- #1
FabianS
- 4
- 1
Homework Statement
I am given the first human chromosome as a long list of bases: ATGCCTGC... (I have N bases) I have to divide the the chromosome into subsequences of length L, so subsequences are as follows:
- From base 1 to base L
- From base 2 to base L+1
- From base 3 to base L+2
- ...
- From base N-L to N
I then have to take each subsequence and see how many times it is repeated throughout the genome (ideally, I could store the position at which it is repeated, as well, but it is not 100% necessary).
Once this is done, I increase L to L' = L +1, and repeat.

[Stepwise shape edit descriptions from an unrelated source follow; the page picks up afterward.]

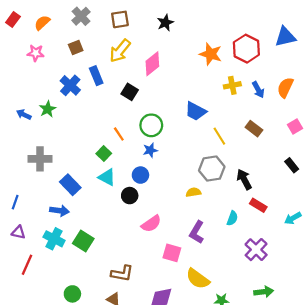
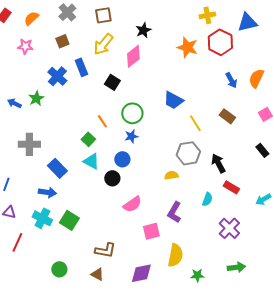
black star: (165, 23) -> (143, 30), moved
blue triangle: (285, 37) -> (247, 22), moved
yellow cross: (232, 85) -> (207, 15), moved
pink square: (172, 253) -> (151, 231), turned -30
yellow semicircle: (198, 279) -> (175, 255), turned -115

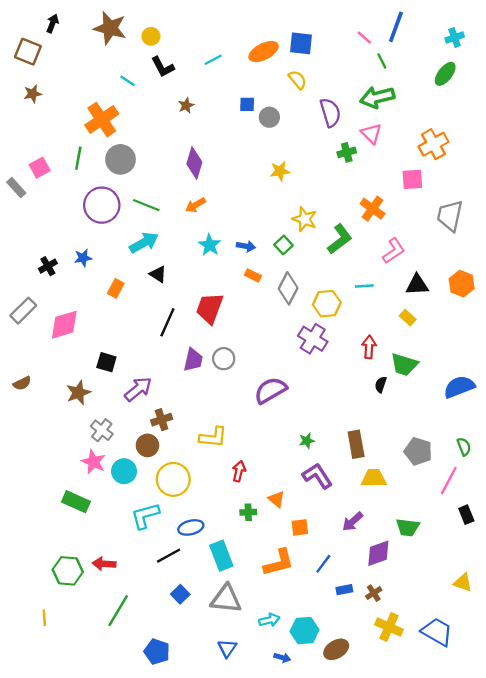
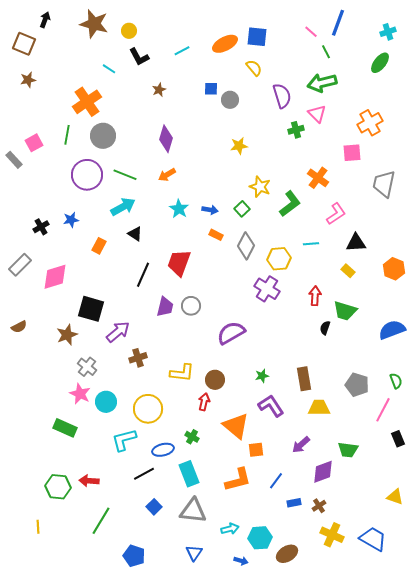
orange hexagon: (462, 284) -> (394, 269), moved
black square: (106, 362) -> (91, 309), size x1.5
brown circle: (147, 445) -> (215, 380), moved
orange triangle: (276, 499) -> (236, 426), size x1.8
green cross: (248, 512) -> (192, 437), moved, turned 32

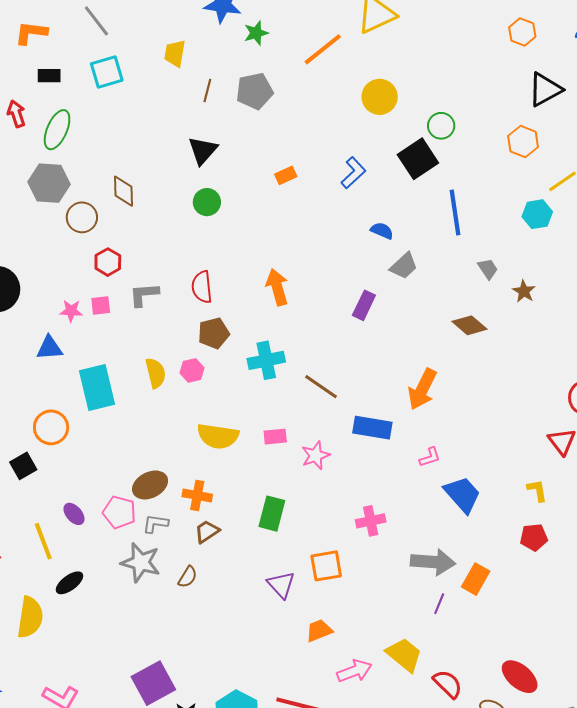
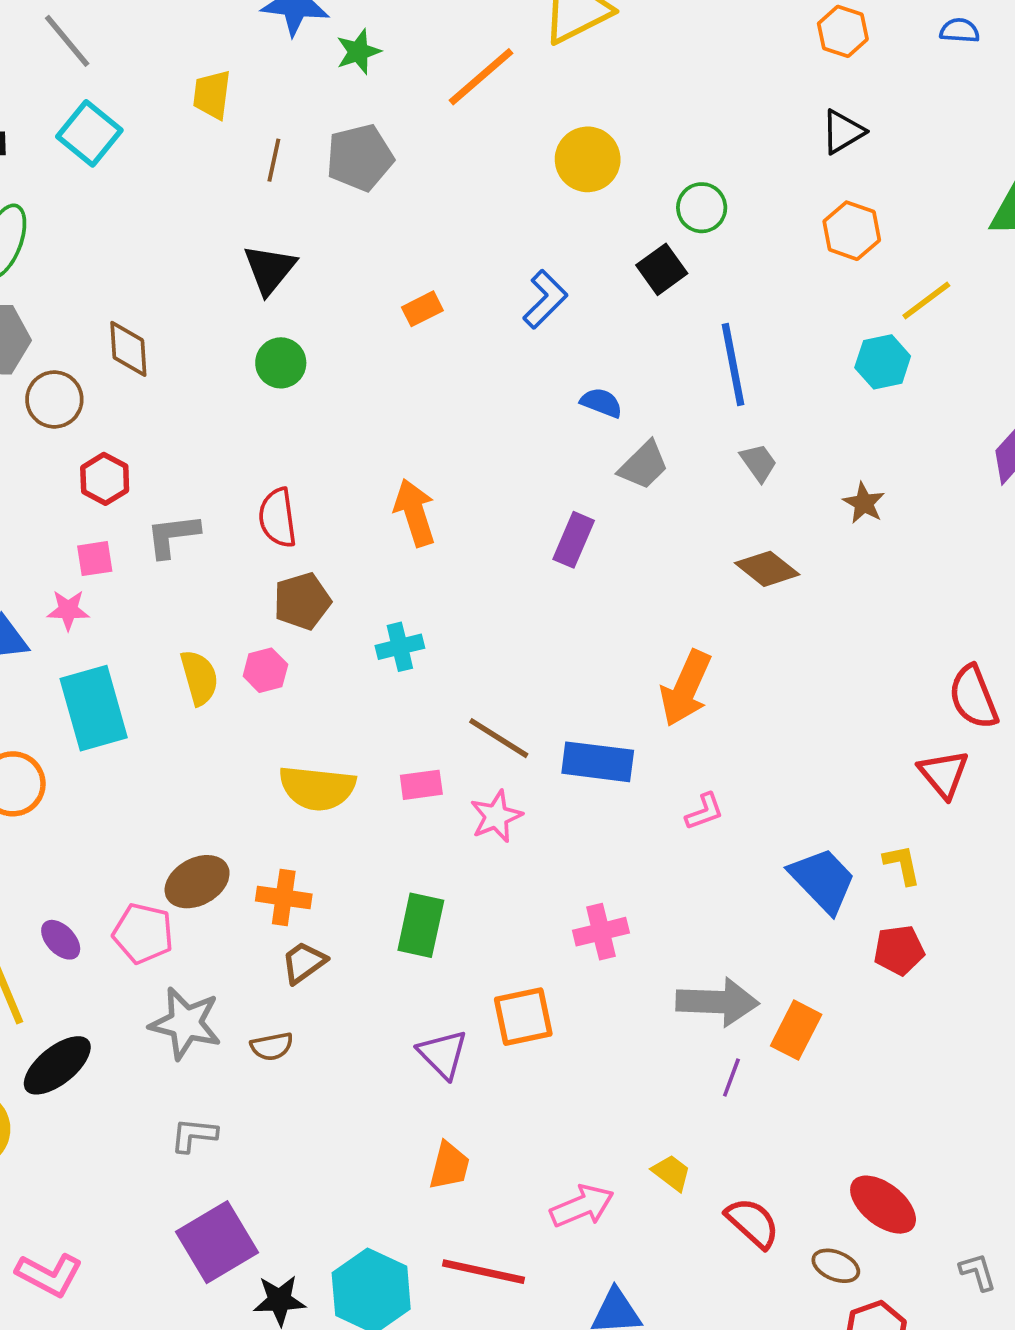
cyan square: (107, 72) -> (89, 133), turned -32
black triangle: (545, 89) -> (843, 132), moved, size x0.7
black square: (418, 159) -> (662, 269), size x0.7
gray trapezoid: (488, 269) -> (759, 463), moved
pink star: (71, 311) -> (68, 610), moved
cyan cross: (266, 360) -> (400, 647), size x0.7
brown line: (321, 387) -> (499, 738), moved
blue trapezoid: (463, 494) -> (823, 880), moved
gray L-shape: (155, 524) -> (194, 1135), moved
brown semicircle: (188, 577) -> (272, 1046), turned 50
black ellipse: (69, 583) -> (57, 1065), size x1.4
orange trapezoid: (319, 631) -> (449, 1166), moved, turned 128
yellow trapezoid: (404, 655) -> (671, 1173), size x0.6

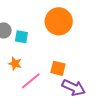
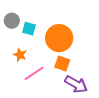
orange circle: (59, 21) -> (59, 38), moved

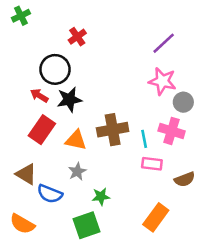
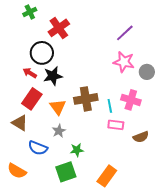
green cross: (21, 16) -> (30, 12), moved
red cross: (77, 37) -> (59, 28), size x1.5
gray circle: (183, 102) -> (147, 72), moved
orange triangle: (76, 140) -> (58, 107), turned 42
brown triangle: (26, 174) -> (20, 123), moved
orange rectangle: (156, 217) -> (107, 176), moved

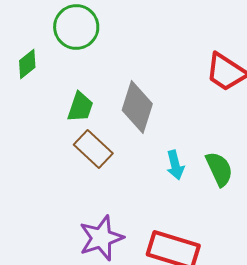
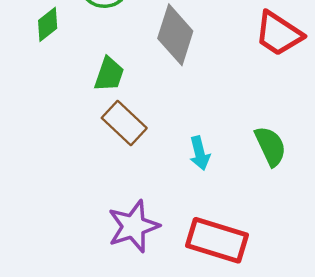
gray diamond: (137, 107) -> (175, 35), moved
cyan arrow: (175, 165) -> (200, 153), moved

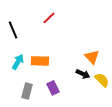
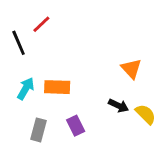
red line: (49, 18) -> (41, 24), moved
orange triangle: (92, 57) -> (131, 69), moved

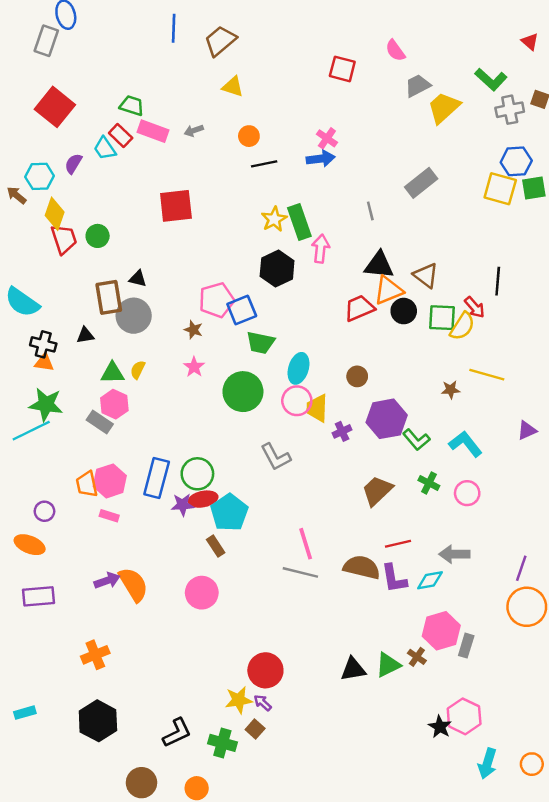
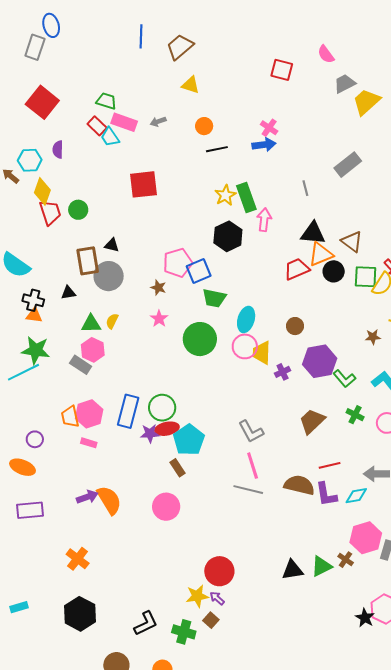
cyan trapezoid: (105, 148) -> (110, 137), moved
purple semicircle: (73, 164) -> (58, 150), turned -30
gray L-shape: (276, 457) -> (251, 432), moved
orange cross: (95, 655) -> (78, 559), turned -30

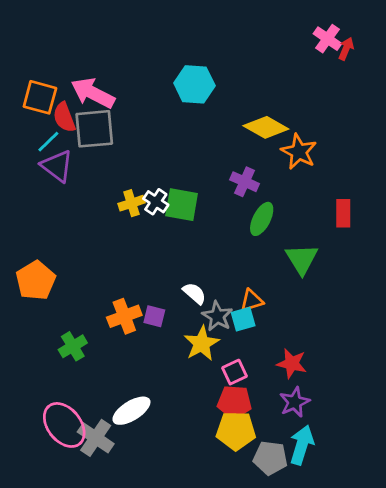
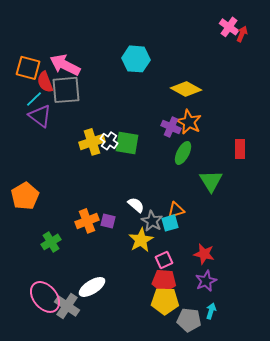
orange star: (299, 152) -> (189, 122), moved
yellow cross: (131, 203) -> (92, 142), size x1.4
cyan arrow: (302, 445) -> (211, 311), size x0.6

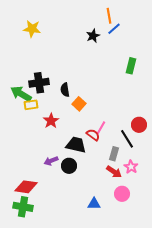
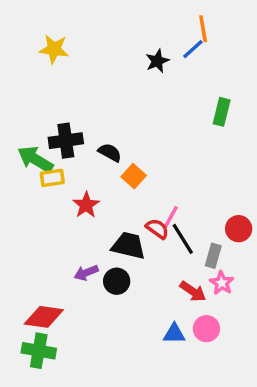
orange line: (109, 16) -> (203, 29), moved
black semicircle: (65, 90) -> (110, 152), turned 128
red circle: (139, 125) -> (239, 229), moved
black line: (127, 139) -> (183, 239), moved
gray rectangle: (114, 154) -> (213, 256), moved
blue triangle: (94, 204) -> (174, 334), moved

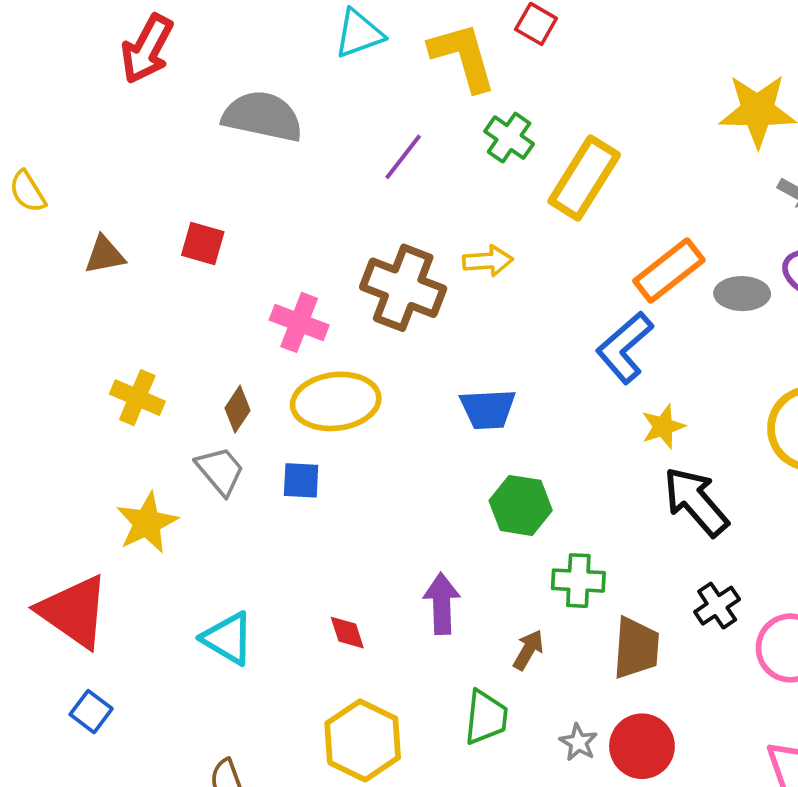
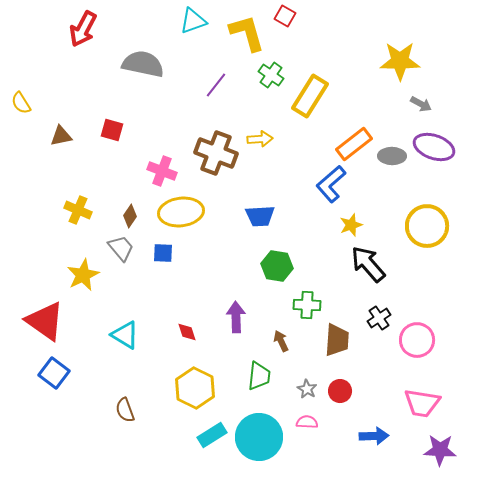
brown arrow: (528, 650) -> (281, 341), turned -55
blue square: (91, 712) -> (54, 373), size x1.4
red circle: (642, 746) -> (340, 391), size x0.7

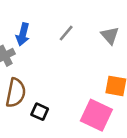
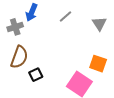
black square: (40, 112) -> (36, 75), turned 32

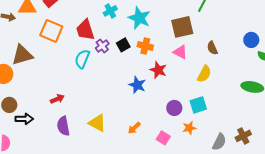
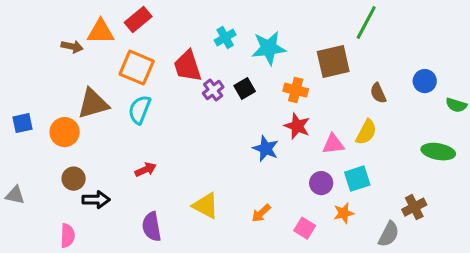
cyan star: (139, 18) -> (269, 48), turned -30
blue circle: (251, 40) -> (425, 81), moved
orange cross: (145, 46) -> (296, 90), moved
pink triangle: (180, 52) -> (333, 144), moved, turned -35
cyan semicircle: (82, 59) -> (140, 110), moved
purple semicircle: (63, 126) -> (152, 227), moved
brown cross: (243, 136) -> (414, 207), moved

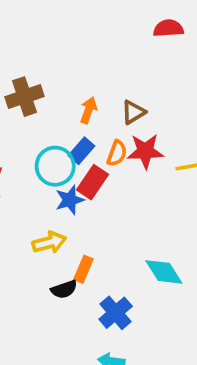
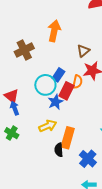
orange arrow: (89, 110) -> (54, 31), moved, size x1.5
orange semicircle: (117, 153) -> (77, 82), moved
orange rectangle: (83, 269) -> (68, 138), size x1.5
black semicircle: (64, 289) -> (59, 150), turned 112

N is approximately 250 million base pairs.
L starts at 20.
Homework Equations
The Attempt at a Solution
I am using MATLAB do my processing. I first used Python to convert each A -> 1, T -> 2, G -> 3, C -> 4. I have tried using multiple methods, but they are just too slow.
First, I looked at the first subsequence of length L. I stored it in a hashtable, it's key being the subsequence, and value a position vector. I then moved on to the next subsequence: if that subsequence already exists in the hash table, then update the value vector to include another element: the starting position of this subsequence. If it doesn't exist, create a new key/value pair in the hash table. The problem with this method is that it requires A LOT of memory.
I then tried the 'naive' way. I take the first subsequence, scan along the whole sequence, from 1 to N and see how many times it is repeated. I then select the second subsequence and repeat the process. This does not require so much memory (since I only store a vector of positions, and I only store them if the subsequence is actually repeated), but is extremely slow.
Now, I am using a similar method, this time implemented using the 'strfind()' function in MATLAB. Same thing as before: less memory needed and, though it is faster than method 2, it's still quite slow (around 2 seconds per subsequence... WAY too long).
I have a Dell laptop, Intel Core i5 @ 2.5GHz, with 6GB of RAM.
I am very lost on how to do this. Any help is greatly appreciated.
I am willing to use and learn a different programming language if it will render better results.